Skip links

Architectural Branding


That’s 26 Broadway, about two blocks from our office. It’s more commonly known as the Standard Oil Building, although Standard Oil has been gone for a long time. When Standard was broken up, the new companies made out of the fragments included Eastern States Standard Oil (Esso, later Exxon), Standard Oil Company of New York (Socony, later Mobil) and Standard Oil of California (SoCal, later Chevron).

It’s the third version of this building on the site. The first two weren’t demolished – they’re just buried inside the two later additions. But what I really want to talk about is that funny thing at the top of the peaked roof. Here’s a more artistic view:



That thing is a brazier, a huge pot meant to hold a fire as a beacon. The fire was originally lit using kerosene, Standard Oil’s first popular product. It was a beacon for the nearby harbor, visible at night as a big flame coming out of the top of the building and during the day as a pillar of black smoke. We’re used to modern buildings putting up messages in LEDs or arc lights or neon, but there’s something very weird from the modern perspective about a fire beacon on top of a steel-framed skyscraper.
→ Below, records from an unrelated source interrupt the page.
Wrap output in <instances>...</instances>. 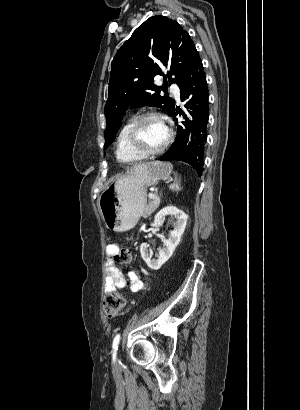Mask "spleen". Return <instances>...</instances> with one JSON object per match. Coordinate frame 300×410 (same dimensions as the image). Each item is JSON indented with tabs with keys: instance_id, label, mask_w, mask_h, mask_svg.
<instances>
[{
	"instance_id": "obj_1",
	"label": "spleen",
	"mask_w": 300,
	"mask_h": 410,
	"mask_svg": "<svg viewBox=\"0 0 300 410\" xmlns=\"http://www.w3.org/2000/svg\"><path fill=\"white\" fill-rule=\"evenodd\" d=\"M169 189L177 192L181 190L180 180L177 178V174H175L174 183L169 186Z\"/></svg>"
}]
</instances>
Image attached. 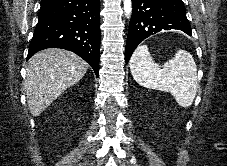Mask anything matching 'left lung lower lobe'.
<instances>
[{
  "instance_id": "0a47b994",
  "label": "left lung lower lobe",
  "mask_w": 227,
  "mask_h": 166,
  "mask_svg": "<svg viewBox=\"0 0 227 166\" xmlns=\"http://www.w3.org/2000/svg\"><path fill=\"white\" fill-rule=\"evenodd\" d=\"M132 16L129 25L125 61L147 37L163 30H181L191 36L182 0H132Z\"/></svg>"
}]
</instances>
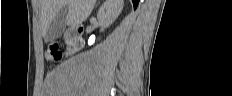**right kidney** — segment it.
Instances as JSON below:
<instances>
[{
    "mask_svg": "<svg viewBox=\"0 0 232 96\" xmlns=\"http://www.w3.org/2000/svg\"><path fill=\"white\" fill-rule=\"evenodd\" d=\"M123 8V0H106L100 7L97 17L100 24L107 28L119 16Z\"/></svg>",
    "mask_w": 232,
    "mask_h": 96,
    "instance_id": "ca27d5eb",
    "label": "right kidney"
}]
</instances>
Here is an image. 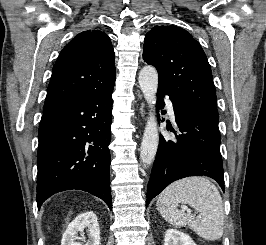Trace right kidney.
<instances>
[{"mask_svg":"<svg viewBox=\"0 0 266 245\" xmlns=\"http://www.w3.org/2000/svg\"><path fill=\"white\" fill-rule=\"evenodd\" d=\"M74 229V245H83V243H77L76 239L84 241L86 245H100V231L97 217L93 211H87V213H81L74 221H72ZM88 233V239L86 241L84 231ZM78 233H81L82 237H77Z\"/></svg>","mask_w":266,"mask_h":245,"instance_id":"ca27d5eb","label":"right kidney"}]
</instances>
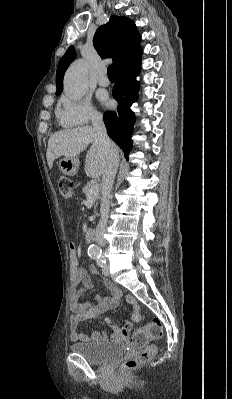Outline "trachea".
Returning a JSON list of instances; mask_svg holds the SVG:
<instances>
[{
    "mask_svg": "<svg viewBox=\"0 0 232 399\" xmlns=\"http://www.w3.org/2000/svg\"><path fill=\"white\" fill-rule=\"evenodd\" d=\"M107 74H108V77H115L112 65H109Z\"/></svg>",
    "mask_w": 232,
    "mask_h": 399,
    "instance_id": "3493384b",
    "label": "trachea"
}]
</instances>
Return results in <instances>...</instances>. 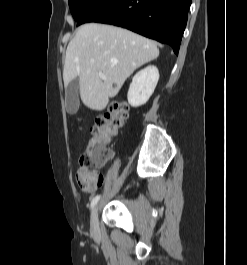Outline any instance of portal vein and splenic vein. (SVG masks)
Instances as JSON below:
<instances>
[{
  "mask_svg": "<svg viewBox=\"0 0 247 265\" xmlns=\"http://www.w3.org/2000/svg\"><path fill=\"white\" fill-rule=\"evenodd\" d=\"M92 62H94V61H92ZM99 77H100L101 79H103V80L106 79V76H105L102 72H99Z\"/></svg>",
  "mask_w": 247,
  "mask_h": 265,
  "instance_id": "obj_1",
  "label": "portal vein and splenic vein"
}]
</instances>
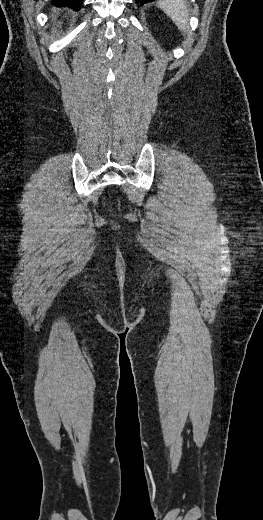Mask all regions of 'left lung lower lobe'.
<instances>
[{
    "mask_svg": "<svg viewBox=\"0 0 263 520\" xmlns=\"http://www.w3.org/2000/svg\"><path fill=\"white\" fill-rule=\"evenodd\" d=\"M149 1H154V0H136V3L140 2V4L143 5Z\"/></svg>",
    "mask_w": 263,
    "mask_h": 520,
    "instance_id": "1",
    "label": "left lung lower lobe"
}]
</instances>
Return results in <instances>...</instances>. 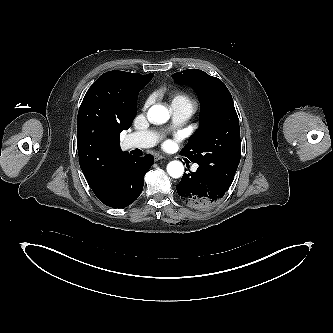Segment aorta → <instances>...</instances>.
I'll return each mask as SVG.
<instances>
[{"label":"aorta","mask_w":333,"mask_h":333,"mask_svg":"<svg viewBox=\"0 0 333 333\" xmlns=\"http://www.w3.org/2000/svg\"><path fill=\"white\" fill-rule=\"evenodd\" d=\"M170 118L169 111L162 105H153L148 111V119L156 124H163ZM167 172L173 178H179L184 173V166L180 161L174 160L167 165Z\"/></svg>","instance_id":"762f6f07"}]
</instances>
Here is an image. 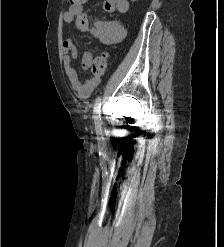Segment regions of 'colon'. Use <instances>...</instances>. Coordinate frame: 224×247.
<instances>
[{
	"mask_svg": "<svg viewBox=\"0 0 224 247\" xmlns=\"http://www.w3.org/2000/svg\"><path fill=\"white\" fill-rule=\"evenodd\" d=\"M86 0H68L70 7H80L85 4ZM108 56L106 53H101L94 58L91 63V71L95 76L102 75L107 67Z\"/></svg>",
	"mask_w": 224,
	"mask_h": 247,
	"instance_id": "colon-1",
	"label": "colon"
}]
</instances>
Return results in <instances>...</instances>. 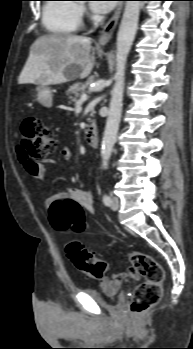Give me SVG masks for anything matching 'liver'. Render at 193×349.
I'll return each mask as SVG.
<instances>
[{"label": "liver", "instance_id": "1", "mask_svg": "<svg viewBox=\"0 0 193 349\" xmlns=\"http://www.w3.org/2000/svg\"><path fill=\"white\" fill-rule=\"evenodd\" d=\"M91 39L69 34H48L37 38L30 47L29 57L20 73L18 83L55 85L68 81L66 69L74 65L78 76L90 75L95 56Z\"/></svg>", "mask_w": 193, "mask_h": 349}]
</instances>
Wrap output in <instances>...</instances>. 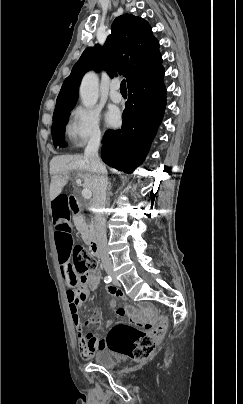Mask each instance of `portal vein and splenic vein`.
<instances>
[{
  "instance_id": "obj_1",
  "label": "portal vein and splenic vein",
  "mask_w": 243,
  "mask_h": 404,
  "mask_svg": "<svg viewBox=\"0 0 243 404\" xmlns=\"http://www.w3.org/2000/svg\"><path fill=\"white\" fill-rule=\"evenodd\" d=\"M76 182L77 184H81V180H76ZM82 196L83 198H86V200H89V198L92 196V192H90L88 188H84V190H82Z\"/></svg>"
}]
</instances>
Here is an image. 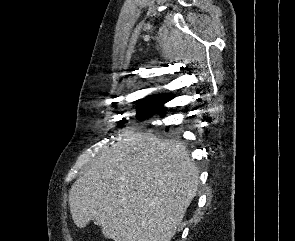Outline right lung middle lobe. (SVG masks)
<instances>
[{
  "label": "right lung middle lobe",
  "instance_id": "1",
  "mask_svg": "<svg viewBox=\"0 0 295 241\" xmlns=\"http://www.w3.org/2000/svg\"><path fill=\"white\" fill-rule=\"evenodd\" d=\"M151 114H152L151 112H146V111H142V110L137 109L136 117L138 120L142 121V120L150 117Z\"/></svg>",
  "mask_w": 295,
  "mask_h": 241
}]
</instances>
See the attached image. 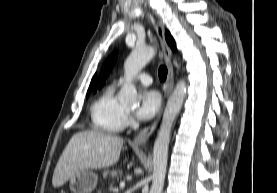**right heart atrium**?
<instances>
[{
  "label": "right heart atrium",
  "instance_id": "d8ad5b80",
  "mask_svg": "<svg viewBox=\"0 0 277 193\" xmlns=\"http://www.w3.org/2000/svg\"><path fill=\"white\" fill-rule=\"evenodd\" d=\"M132 123V118L129 114H126L125 116V125L131 124Z\"/></svg>",
  "mask_w": 277,
  "mask_h": 193
}]
</instances>
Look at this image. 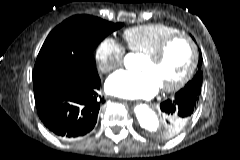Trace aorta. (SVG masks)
<instances>
[{
	"label": "aorta",
	"instance_id": "obj_1",
	"mask_svg": "<svg viewBox=\"0 0 240 160\" xmlns=\"http://www.w3.org/2000/svg\"><path fill=\"white\" fill-rule=\"evenodd\" d=\"M134 113L140 126L150 133H154L159 128V120L156 113L146 104H138L134 108Z\"/></svg>",
	"mask_w": 240,
	"mask_h": 160
}]
</instances>
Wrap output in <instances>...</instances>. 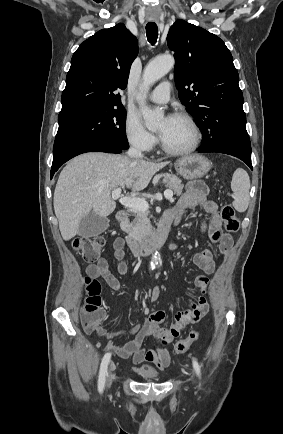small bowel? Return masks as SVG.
<instances>
[{
	"instance_id": "small-bowel-1",
	"label": "small bowel",
	"mask_w": 283,
	"mask_h": 434,
	"mask_svg": "<svg viewBox=\"0 0 283 434\" xmlns=\"http://www.w3.org/2000/svg\"><path fill=\"white\" fill-rule=\"evenodd\" d=\"M195 206L201 207L205 213V218L201 224L202 232L208 234L211 242L221 253L229 251L233 244V238L222 230L218 206L214 201L208 199L207 187L202 182L189 183L179 201L165 213L163 220L169 221L171 225L178 224L182 216ZM124 245L123 238L118 237L114 240V257L118 261L117 271L120 275H125L128 271L127 263L124 260ZM171 248L176 249V245L173 244ZM193 260L205 274L214 272L215 257L212 250L205 249L195 254ZM86 272L89 277L102 278L114 290L121 288L119 280L109 270L108 261L103 257L99 258L96 263L89 265ZM208 284L209 280L206 276L201 275L195 279V287L200 291V296L197 300L192 301L188 308L177 312L174 316V322L169 327L163 325L165 313L157 311L150 314L143 324L134 326L129 330L118 331L110 328L109 331H106L103 327H98L93 332L108 339L130 336L131 339L123 345L114 347L109 344L107 349L113 350L122 359L132 357L136 371L145 368L147 366L144 364L145 362L152 363L159 369H164L170 363V355L166 346L180 334L185 325L198 322L208 313L209 305L205 298ZM159 293L158 288L153 290L151 294L153 302L158 299ZM149 336L157 338L158 348L156 350L145 349L144 343Z\"/></svg>"
}]
</instances>
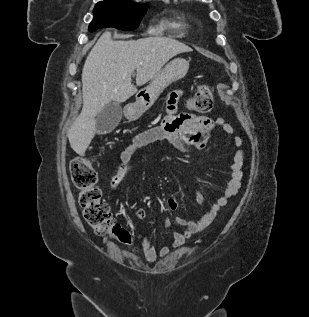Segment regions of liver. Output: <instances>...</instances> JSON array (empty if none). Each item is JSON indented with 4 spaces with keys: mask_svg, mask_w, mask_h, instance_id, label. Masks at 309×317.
<instances>
[{
    "mask_svg": "<svg viewBox=\"0 0 309 317\" xmlns=\"http://www.w3.org/2000/svg\"><path fill=\"white\" fill-rule=\"evenodd\" d=\"M191 51L168 37L113 41L110 32L103 33L83 66V107L68 132L71 148L84 156L96 133L98 113L106 104L125 102L137 92L131 80L135 70L136 85L142 86L154 79L172 57Z\"/></svg>",
    "mask_w": 309,
    "mask_h": 317,
    "instance_id": "1",
    "label": "liver"
}]
</instances>
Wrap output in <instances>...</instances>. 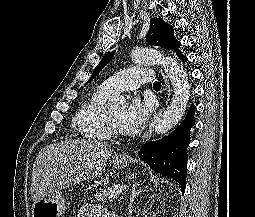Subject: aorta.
I'll list each match as a JSON object with an SVG mask.
<instances>
[{
    "instance_id": "762f6f07",
    "label": "aorta",
    "mask_w": 255,
    "mask_h": 217,
    "mask_svg": "<svg viewBox=\"0 0 255 217\" xmlns=\"http://www.w3.org/2000/svg\"><path fill=\"white\" fill-rule=\"evenodd\" d=\"M132 60L137 64H160L171 81L173 98L161 118L154 122L155 133L165 134L182 119L186 111L190 97L187 74L176 60L165 57L162 53L153 49H135L132 52ZM126 105L127 102L122 97L115 98L109 103L110 108L125 107Z\"/></svg>"
}]
</instances>
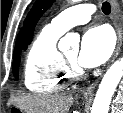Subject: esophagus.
Instances as JSON below:
<instances>
[{
	"mask_svg": "<svg viewBox=\"0 0 123 113\" xmlns=\"http://www.w3.org/2000/svg\"><path fill=\"white\" fill-rule=\"evenodd\" d=\"M111 6H112V20L113 25L115 28V31L117 33V44L114 51V55L112 58V62L115 60V58L118 56L121 45H122V27H121V21H120V7L117 0H110ZM98 84V80H96L94 83H92L90 86H88L86 89L83 90V95L85 96H91L93 95V92Z\"/></svg>",
	"mask_w": 123,
	"mask_h": 113,
	"instance_id": "esophagus-1",
	"label": "esophagus"
}]
</instances>
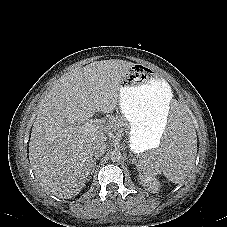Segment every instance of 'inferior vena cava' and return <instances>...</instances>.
<instances>
[{"mask_svg": "<svg viewBox=\"0 0 227 227\" xmlns=\"http://www.w3.org/2000/svg\"><path fill=\"white\" fill-rule=\"evenodd\" d=\"M106 150V143L104 141L96 142L92 147V155L96 158L101 157Z\"/></svg>", "mask_w": 227, "mask_h": 227, "instance_id": "1", "label": "inferior vena cava"}]
</instances>
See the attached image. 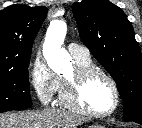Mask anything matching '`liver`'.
I'll return each instance as SVG.
<instances>
[{"mask_svg": "<svg viewBox=\"0 0 142 128\" xmlns=\"http://www.w3.org/2000/svg\"><path fill=\"white\" fill-rule=\"evenodd\" d=\"M82 122L80 116L54 108L0 114V128H77Z\"/></svg>", "mask_w": 142, "mask_h": 128, "instance_id": "1", "label": "liver"}]
</instances>
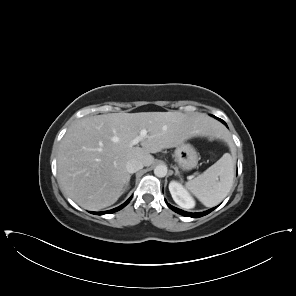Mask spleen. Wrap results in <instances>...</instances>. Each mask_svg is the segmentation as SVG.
I'll return each instance as SVG.
<instances>
[{
  "instance_id": "3e777b00",
  "label": "spleen",
  "mask_w": 296,
  "mask_h": 296,
  "mask_svg": "<svg viewBox=\"0 0 296 296\" xmlns=\"http://www.w3.org/2000/svg\"><path fill=\"white\" fill-rule=\"evenodd\" d=\"M233 178L234 160L225 153L201 175L186 182V188L206 207H213L228 195Z\"/></svg>"
}]
</instances>
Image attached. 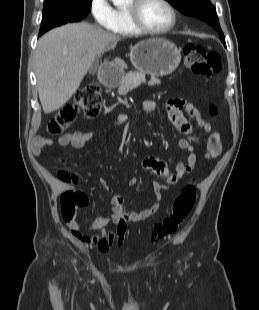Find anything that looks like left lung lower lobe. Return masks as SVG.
Segmentation results:
<instances>
[{
    "instance_id": "left-lung-lower-lobe-1",
    "label": "left lung lower lobe",
    "mask_w": 259,
    "mask_h": 310,
    "mask_svg": "<svg viewBox=\"0 0 259 310\" xmlns=\"http://www.w3.org/2000/svg\"><path fill=\"white\" fill-rule=\"evenodd\" d=\"M220 39H221V41L223 42V44L226 45V44H225V39H223V38H220Z\"/></svg>"
}]
</instances>
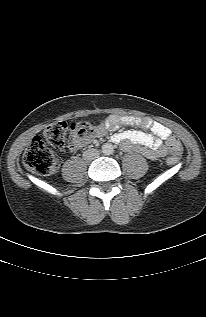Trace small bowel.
Masks as SVG:
<instances>
[{
  "instance_id": "1",
  "label": "small bowel",
  "mask_w": 206,
  "mask_h": 317,
  "mask_svg": "<svg viewBox=\"0 0 206 317\" xmlns=\"http://www.w3.org/2000/svg\"><path fill=\"white\" fill-rule=\"evenodd\" d=\"M121 125H135L150 130L146 133L140 130H127L116 133L112 141L120 144L124 150H131L136 145V151L150 160H157L167 155V147L163 143L171 137V130L165 125L148 117L110 115L97 128V136H102L106 130H116ZM87 141L72 142V149H78Z\"/></svg>"
}]
</instances>
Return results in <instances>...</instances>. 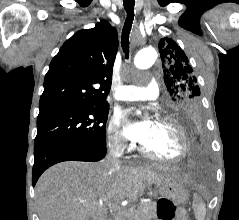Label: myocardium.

Standard Oil as a business has a deservedly terribly reputation, but someone at the company understood branding in the modern sense over one hundred years ago. Putting a beacon 300 feet up in the air is an unforgettable way to say “we sell fire for light and heat.” The beacon hasn’t been lit since the 1950s and environmental regulations mean that it will not be lit again. I’d love to see what to looks like.